There's a bit of timeliness in the premise: a cougar on the prowl. Jenna Elfman plays Billie, a 37-year-old San Francisco film critic who has been dating her editor (talk about bad taste!) for three uneventful years. He's a stiff who refuses to propose marriage even though they are both getting older, especially her. When an affable younger man (Jon Foster) makes a friendly pass in her hangout bar, she assumes it will be a standard one-night stand.
But after another date or two, little Billie-kins discovers she's pregnant, a revelation that is treated not with melodrama but with humor.
Billie wants the baby because she thinks this may be her last chance, and plans to proceed whether the man from the bar shows interest and faces his responsibility or not. Guess what: He does, and moves in with her.
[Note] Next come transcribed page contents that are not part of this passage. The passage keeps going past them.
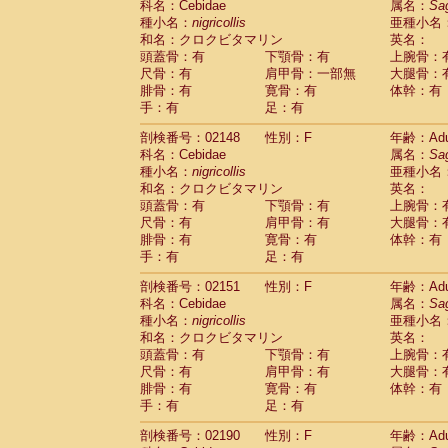
科名：Cebidae
属名：
Sa
Cercopithecidae
Cercopithecus lhoest
種小名：
nigricollis
亜種小名
Cercopithecidae
Cercopithecus mitis
(1
和名：クロクビタマリン
英名：
Cercopithecidae
Cercopithecus mitis 
頭蓋骨：有
下顎骨：有
上腕骨：
Cercopithecidae
Cercopithecus mitis 
尺骨：有
肩甲骨：一部無
大腿骨：
Cercopithecidae
Cercopithecus mona
腓骨：有
寛骨：有
体幹：有
Cercopithecidae
Cercopithecus negle
手：有
足：有
Cercopithecidae
Cercopithecus nigrovi
剖検番号：02148
性別：F
年齢：Adu
Cercopithecidae
Cercopithecus petauri
科名：Cebidae
属名：
Sa
Cercopithecidae
Cercopithecus
spp.
(0)
種小名：
nigricollis
亜種小名
Cercopithecidae
Chlorocebus aethiop
和名：クロクビタマリン
英名：
Cercopithecidae
Chlorocebus pygeryt
頭蓋骨：有
下顎骨：有
上腕骨：
Cercopithecidae
Erythrocebus patas
(3
尺骨：有
肩甲骨：有
大腿骨：
Cercopithecidae
Miopithecus talapoin
腓骨：有
寛骨：有
体幹：有
Cercopithecidae
Cercopithecinae
spp
手：有
足：有
Cercopithecidae
Colobus angolensis
(0
Cercopithecidae
Colobus guereza
剖検番号：02151
性別：F
年齢：Adu
(0)
Cercopithecidae
Colobus polykomos
科名：Cebidae
属名：
Sa
(0
種小名：
Cercopithecidae
nigricollis
Piliocolobus badius
亜種小名
(0
和名：クロクビタマリン
英名：
Cercopithecidae
Kasi senex vetulus
(1)
頭蓋骨：有
下顎骨：有
上腕骨：
Cercopithecidae
Kasi senex
(1)
尺骨：有
肩甲骨：有
大腿骨：
Cercopithecidae
Nasalis larvatus
(0)
腓骨：有
寛骨：有
体幹：有
Cercopithecidae
Presbytes melaloph
手：有
足：有
Cercopithecidae
Pygathrix nemaeus
(0)
Cercopithecidae
Semnopithecus entel
剖検番号：02190
性別：F
年齢：Adu
Cercopithecidae
Trachypithecus crista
The antics that ensue are moderately amusing; Elfman and Foster put them over with considerable charm. Elfman has toned down, at least a little bit, the cootchy-coo persona she had on "Dharma & Greg," the hit that introduced her in a previous century.
It's not easy to buy the notion that she's a film critic, however; the only cinematic reference she makes in the premiere is to Meg Ryan movies. She does have a "Gilda" poster in her apartment, however, so that's a clue, almost. The editor who has been dating her says she's not just a film critic but "the best one at my newspaper." So the newspaper is a booming business, and it has several film critics on its staff. Where is this idyllic, untouched-by-reality publication -- on the moon?
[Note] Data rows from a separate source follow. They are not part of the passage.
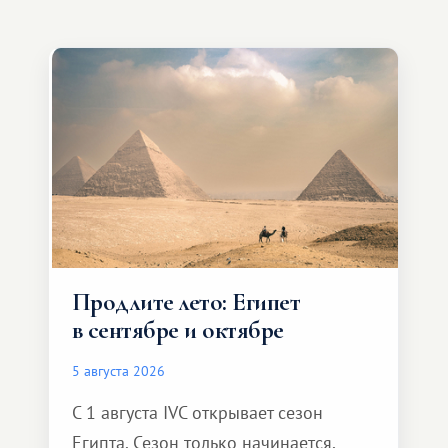
Продлите лето: Египет
в сентябре и октябре
5 августа 2026
С 1 августа IVC открывает сезон
Египта. Сезон только начинается,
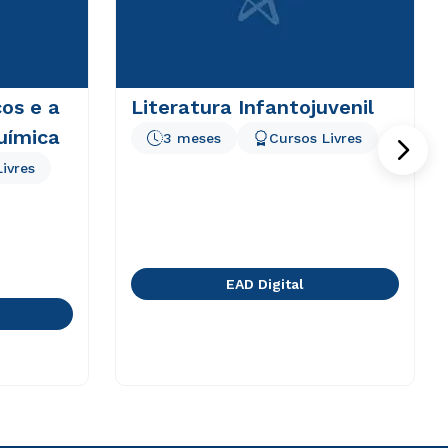
os e a
Literatura Infantojuvenil
uímica
3 meses
Cursos Livres
ivres
EAD Digital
Billie has a pair of gal-pals who feed her straight lines and wisecracks, some on the funny side, and the banter with her alleged boy-toy seems semi-fresh if not witty (we mustn't ask for miracles). One wee sign of the times: The title tune is only one-lyric long: "I Can't Be Anything Without You." That's no "Ballad of Gilligan's Island," which cleverly (yes, cleverly!) told the setup for the whole series.
Such is the shaky state of sitcoms today that each new one is measured for a coffin before it even gets on the air, and the fate of the format seems to be riding on every foolhardy attempt to launch a new one. "Accidentally on Purpose" doesn't have the smarts to be the salvation of a genre, but neither does it look like the torpedo to sink the ship. Not great, but nothing heinous. Hardly "The Cosby Show" or "Cheers," but then neither is it "My Mother the Car" or -- oh, for heaven's sake, enough already! You probably get the picture.
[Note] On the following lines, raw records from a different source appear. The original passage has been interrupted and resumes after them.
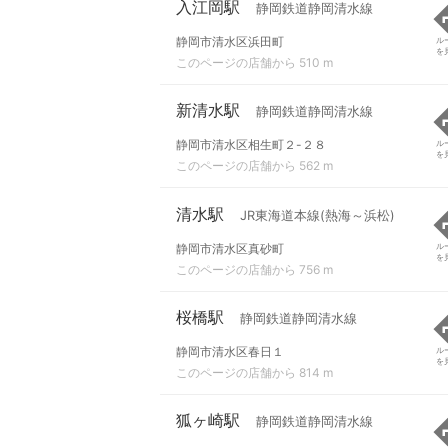
入江岡駅
静岡鉄道静岡清水線
静岡市清水区浜田町
ル
を
このページの店舗から 510 m
新清水駅
静岡鉄道静岡清水線
静岡市清水区相生町２-２８
ル
を
このページの店舗から 562 m
清水駅
JR東海道本線(熱海～浜松)
静岡市清水区真砂町
ル
を
このページの店舗から 756 m
桜橋駅
静岡鉄道静岡清水線
静岡市清水区春日１
ル
を
このページの店舗から 814 m
狐ヶ崎駅
静岡鉄道静岡清水線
The show is another entry in TV's bulging annals of friendly mediocrity. It registers on the senses, it painlessly kills some time, and it fills the gap between the shows that precede and follow it. It's a bridge, a conduit, a bland bit of linkage.
It's certainly preferable to having a big blank gap there. And that's not nothing. Many's the show of which even that cannot be said.
Accidentally on Purpose (30 minutes) premieres Monday at 8:30 on CBS.